Assignment: Copy all lines holding the word "services" from the entries.

Recorded data
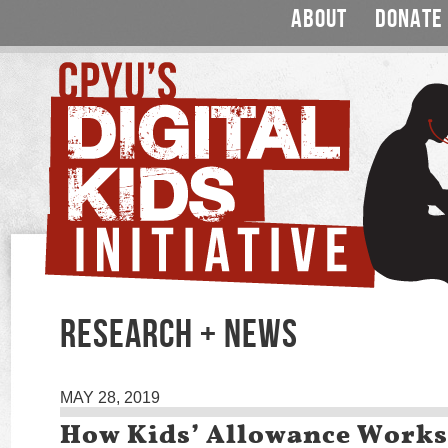
ABOUT
DONATE
RESEARCH + NEWS
MAY 28, 2019
How Kids’ Allowance Works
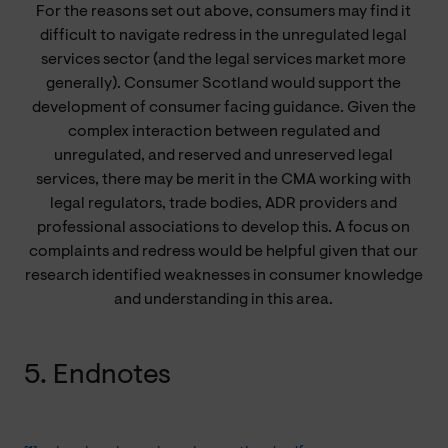
For the reasons set out above, consumers may find it
difficult to navigate redress in the unregulated legal
services sector (and the legal services market more
generally). Consumer Scotland would support the
development of consumer facing guidance. Given the
complex interaction between regulated and
unregulated, and reserved and unreserved legal
services, there may be merit in the CMA working with
legal regulators, trade bodies, ADR providers and
professional associations to develop this. A focus on
complaints and redress would be helpful given that our
research identified weaknesses in consumer knowledge
and understanding in this area.
5. Endnotes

Worked solution:
services sector (and the legal services market more
services, there may be merit in the CMA working with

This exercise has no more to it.